2. Timberg seems to be sympathetic to the Bushmen when he talks about how Botswana’s

    government moved them away from the game reserve (p 6). Although the transition to

    a different lifestyle has been traumatic and mostly negative for the Bushmen, the

    government’s actions were necessary to the development of Botswana, which will lead to

    a better quality of life for Botswana’s people.

    3. In “Is GE Food Safe?” G. Williams mentions all the possible problems of biotechnology.

    He is especially worried that the lack of extensive research makes it impossible to

    determine what the future consequences of genetically engineered plants may be (p. 4).

    Williams makes a valid point, and scientists need to be more cautious about

    introducing new technology; nevertheless, we should not let our fears about

    technological changes stop us from using technology to improve our lives.

    4. In “Navajo Vs Navajo” the author discusses the problem the Navajo face about their

    water resources. If they allow mining on their land, they will make money, but they will

    poison their water and destroy nature (p. 7). Many people would argue that mining

    will bring economic development to the Navajo and will improve their lives. The mines

    will give jobs to unemployed young Navajo, so they will be able to stay on the

    reservation instead of moving away. Despite these valid arguments, I am

    convinced that in the long run the economic gains will not be worth it. Once the natural

    balance is destroyed, it will cause negative consequences that will threaten human life

    and will outweigh any economic progress.



    Here’s an example of a complete argument. Notice that the writer breaks down the

    counterargument and argument into two paragraphs:

    In “Nothing is Black, Nothing is White”, Helena Norberg-Hodge expresses her opinions

    about how the Ladakhi lived more happily without advanced technology. She mentions that the quality of life for them was not about having advanced technology or material products, but it was about bonding together as a family and working together. The beauty of life for them was based upon the joy of using nature wisely and respectfully (p. 6-8). In spite of the rosy picture

    Helena Norberg-Hodge paints, I don’t agree with her views. It’s true that nature must be

    treated with respect and that bonding and working together as a family is important, but the

    Ladakhi can do those things even better if they have technology.
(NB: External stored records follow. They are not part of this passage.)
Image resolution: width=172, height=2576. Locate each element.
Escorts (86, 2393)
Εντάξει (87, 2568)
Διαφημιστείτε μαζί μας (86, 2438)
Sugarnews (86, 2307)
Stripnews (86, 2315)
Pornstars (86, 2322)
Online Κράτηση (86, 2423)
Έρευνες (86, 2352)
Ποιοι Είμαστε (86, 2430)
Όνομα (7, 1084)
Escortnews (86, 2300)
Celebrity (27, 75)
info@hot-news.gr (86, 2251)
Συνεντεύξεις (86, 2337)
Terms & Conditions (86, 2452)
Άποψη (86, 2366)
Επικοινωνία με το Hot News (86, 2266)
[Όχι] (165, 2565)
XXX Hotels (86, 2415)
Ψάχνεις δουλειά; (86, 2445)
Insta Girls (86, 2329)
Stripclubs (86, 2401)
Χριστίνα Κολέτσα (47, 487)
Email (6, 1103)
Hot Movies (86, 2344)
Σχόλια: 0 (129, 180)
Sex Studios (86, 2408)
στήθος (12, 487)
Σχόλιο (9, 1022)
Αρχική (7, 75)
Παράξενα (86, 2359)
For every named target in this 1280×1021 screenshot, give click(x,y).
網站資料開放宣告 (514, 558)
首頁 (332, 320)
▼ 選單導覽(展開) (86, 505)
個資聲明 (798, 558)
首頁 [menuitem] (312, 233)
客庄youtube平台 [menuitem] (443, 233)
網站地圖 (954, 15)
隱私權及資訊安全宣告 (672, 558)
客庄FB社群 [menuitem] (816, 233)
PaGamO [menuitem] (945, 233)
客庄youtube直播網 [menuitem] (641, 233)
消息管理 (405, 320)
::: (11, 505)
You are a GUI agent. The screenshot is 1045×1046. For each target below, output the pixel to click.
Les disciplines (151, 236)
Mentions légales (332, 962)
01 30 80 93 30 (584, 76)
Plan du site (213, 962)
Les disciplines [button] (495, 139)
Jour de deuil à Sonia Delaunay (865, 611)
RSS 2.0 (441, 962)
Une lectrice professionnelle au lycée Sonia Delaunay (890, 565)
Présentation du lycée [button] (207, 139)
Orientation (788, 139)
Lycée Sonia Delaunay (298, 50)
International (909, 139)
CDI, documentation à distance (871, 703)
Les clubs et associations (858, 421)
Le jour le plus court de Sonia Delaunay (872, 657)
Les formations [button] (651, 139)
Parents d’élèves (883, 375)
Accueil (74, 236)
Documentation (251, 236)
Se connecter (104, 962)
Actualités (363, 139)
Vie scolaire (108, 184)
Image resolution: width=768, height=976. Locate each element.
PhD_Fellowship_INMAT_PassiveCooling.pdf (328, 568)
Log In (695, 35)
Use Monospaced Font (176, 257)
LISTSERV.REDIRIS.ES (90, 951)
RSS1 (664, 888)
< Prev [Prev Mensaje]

    Without modem technology, the Ladakhi suffered from diseases and hard labor. Although they worked together as family members, they were not enjoying the comforts of life and were not stress-free because they had to worry about finding food and doing hard physical work. They had to fetch water every morning and hunt for their food. With advanced technology, now they can enjoy the feeling of spending time with their loved ones and living a

    safer life. Advanced technology, such as telephones and computers (e-mail), will enable them to communicate with their loved ones who live far away. If someone needs urgent medical care, the Ladakhi will be able to use the telephone to call for help. Advanced medical technology will reduce the number of people suffering from disease and dying. With machines to help them with daily chores such as planting and harvesting crops, the Ladakhi will have more time to enjoy their families and nature. Ultimately, the Ladakhi will enjoy life more because life will be easier for them.